Saved entries:
==========

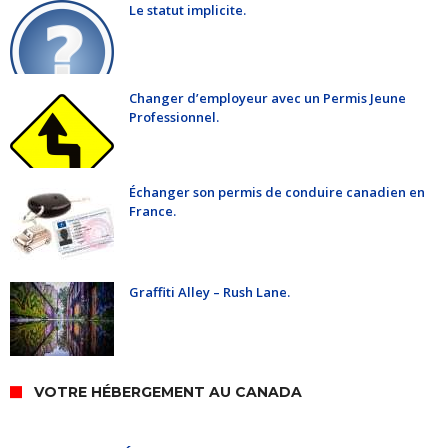
Le statut implicite.
Changer d’employeur avec un Permis Jeune
Professionnel.
Échanger son permis de conduire canadien en
France.
Graffiti Alley – Rush Lane.
VOTRE HÉBERGEMENT AU CANADA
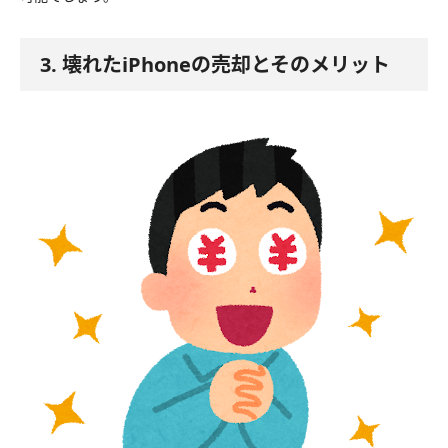
3. 壊れたiPhoneの売却とそのメリット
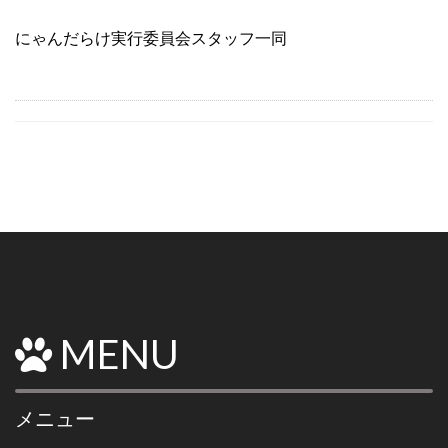
にゃんだらけ実行委員会スタッフ一同
MENU
メニュー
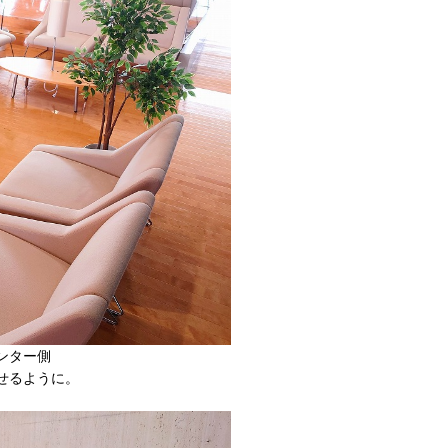
ンター側
せるように。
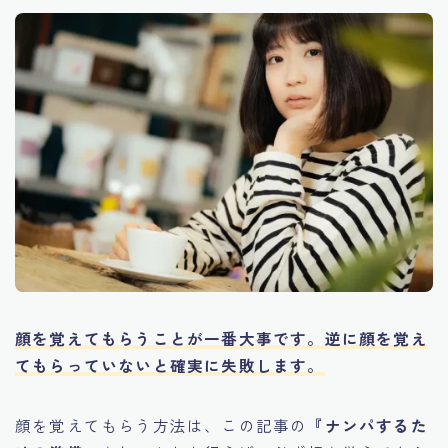
顔を覚えてもらうことが一番大事です。逆に顔を覚え
てもらっていないと確実に失敗します。
顔を覚えてもらう方法は、この記事の
『ナンパするた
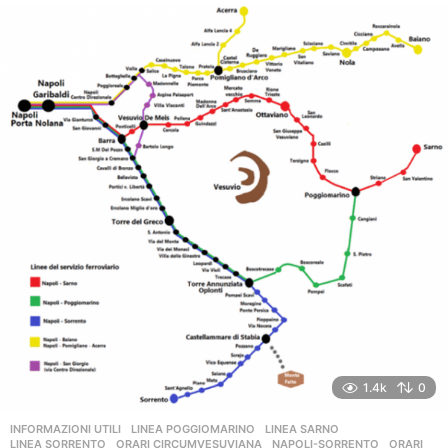
1.4k
0
INFORMAZIONI UTILI
,
LINEA POGGIOMARINO
,
LINEA SARNO
,
LINEA SORRENTO
,
ORARI CIRCUMVESUVIANA
NAPOLI-SORRENTO
,
ORARI
,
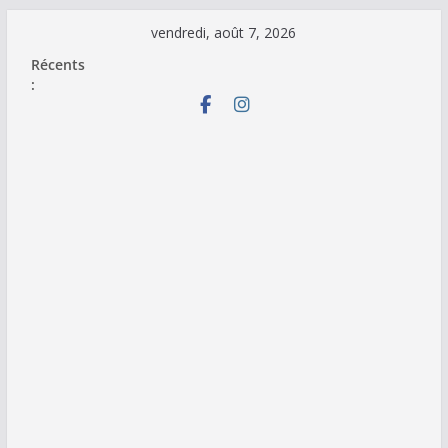
Passer
vendredi, août 7, 2026
au
Récents
contenu
:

==========

* [REQUIRED WORK]
Any pictures should be dropped; transcribe the rest of the records above exactly.

* [REPLY TO THE EXERCISE]
Le statut implicite.
Changer d’employeur avec un Permis Jeune
Professionnel.
Échanger son permis de conduire canadien en
France.
Graffiti Alley – Rush Lane.
VOTRE HÉBERGEMENT AU CANADA
3. 壊れたiPhoneの売却とそのメリット
にゃんだらけ実行委員会スタッフ一同
MENU
メニュー
ンター側
せるように。
顔を覚えてもらうことが一番大事です。逆に顔を覚え
てもらっていないと確実に失敗します。
顔を覚えてもらう方法は、この記事の
『ナンパするた
1.4k
0
INFORMAZIONI UTILI
,
LINEA POGGIOMARINO
,
LINEA SARNO
,
LINEA SORRENTO
,
ORARI CIRCUMVESUVIANA
NAPOLI-SORRENTO
,
ORARI
,
Passer
vendredi, août 7, 2026
au
Récents
contenu
:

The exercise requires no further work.